I had the pleasure last month of attending a talk with Humanist Celebrant Jo Hawes on assisted dying. I have always been a believer in assisted dying but am aware of the complications that surround the subject and I understand that there is never a clear black and white answer, there will always be grey areas.
My blog today will attempt to share some of the information provided by Jo's talk as well as giving you my view on assisted dying and the issues that accompany it.
I would like to use several examples, the first is my Mum's friend Jean who died of Cancer last year (Jo was the celebrant at Jean's funeral). Jean's last few days were described as horrendous and no-one could possibly have wanted to have inflicted such pain on anyone but all the staff could do was administer painkillers to help ease the pain. Could this have been an example of a situation where it was in the patients best interests to be helped to dye rather than suffering an additional last few days of hell?
One argument I tend to use is that we are kinder to animals than humans, I could never watch an animal of mine suffer if I knew there was no way it could get better and I would have no hesitation in making a vets appointment to prevent any prolonged suffering, in one case I had to break the neck of one of my cockatiels as it lay dying, shaking and screeching in pain, although it was not an easy thing to do I felt I had no option. I could counter this arguement with another ill bird who I was about to 'put to sleep' as he had been attacked by chickens but on this occasion I chose not to and the bird went on to live for another 2 years, enjoying his life thoroughly.Was I right in the first instance or should I have let nature take its course?
Jo talked about the Liverpool care pathway and how it is currently used to determine the treatment of dying patients, we talked about how it could be used to help decide when medical professionals could assist a patient to die more quickly if their diagnosis was already terminal and it was believed that the patients last few days or hours would be unbearable. Surely we can get a sensible approach to assess how much quality of life a person has, when someone gets to the point that they can't breathe for themselves, swallow, feed, drink, when they are incontinent and can't voluntarily move their own bodies, when someone reaches this point and they have no hope of getting better then I believe we should be able to assist them with their death.
Some of you may have seen the recent Terry Pratchett documentary on his visit to Dignitas or you may simply have read the media backlash after the documentary was aired:
For me it was sad that a man (Peter Smedley - pictured below) had to travel abroad to kill himself before he was ready to die rather than stay in this country and wait for his condition to worsen. Even more fascinating are the figures that many of those using the Dignitas service have nothing wrong with them, they are simply tired of living. An 84 year old, Nan Maitland used Dignitas to take her own life after saying she wanted avoid the prolonged dwindling of old age, she was not terminally ill but knew that her body was starting to fail and arthritis was worsening.
Picture above of Peter Smedley as he takes his own life in front of his wife in the Dignitas clinic.

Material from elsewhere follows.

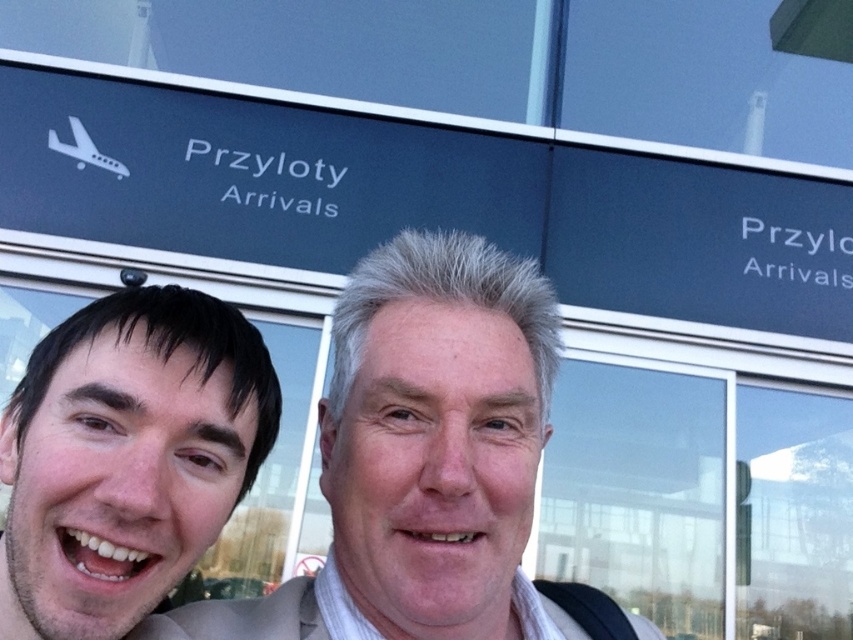 You are taking a photo of two people standing in front of a glass facade labeled with arrivals signs. You want to focus on the person closer to the camera. Which of the two points, point (325,580) or point (24,586), should you focus on?

Point (325,580) is further to the camera than point (24,586), so you should focus on point (325,580) to capture the person closer to the camera.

Another controversial dignitas patient was ex England youth rugby player Daniel James who chose to die at Dignitas after becoming paralysed and saying he wasn't prepared for a second class life. Whilst many victims of paralysis go on to have great lives for Daniel 'felt his body had become a prison' and his 'fear and loathing of life was increasing with each day'
So let's get a few facts straight, suicide is not illegal in the UK (it was pre-1960's), anyone can take their own life, although culturally in Britain suicide tends to be frowned upon, in other cultures this can be the opposite e.g. Kamikaze pilots in WW2. There are also moves within the UK legal system to prevent anyone getting prosecuted if they do help someone to die in circumstances where the patient is terminally ill, Daniel James parents were not prosecuted for taking him to Dignitas.
Do we have a right to die, if you are a Christian you may think not as you are likely to believe that God will decide when it is your time to go and that no-one has the right to take a life. The Christian ethos is also very anti-suicide. As a humanist I do believe that we should have a right to death.
Here is another argument that was presented by Jo during her talk, she used the example of a young child in hospital, their prognosis was not good, they were described as being in constant pain, they had no bladder yet parents and medics fought to keep the child alive eventually creating an artificial bladder that would be of benefit to medical science and would later be of benefit to many individuals; Did this medical breakthrough warrant the child's suffering and poor quality of life?
Perhaps some people fear that by supporting assisted suicide we are making way for greedy families to take the lives of their elderly relatives for financial gain? I think these cases would be and are a minority and we already have existing laws to deal with such offenders.
I do not aim to bring any conclusions to this argument as the answers will vary for different people of different cultures and religion but I do want to the right to die with as much dignity as possible. I would hate to think that time and money would be wasted on keeping me alive if I had no prospect of getting better and if my life was miserable for both me and those around me.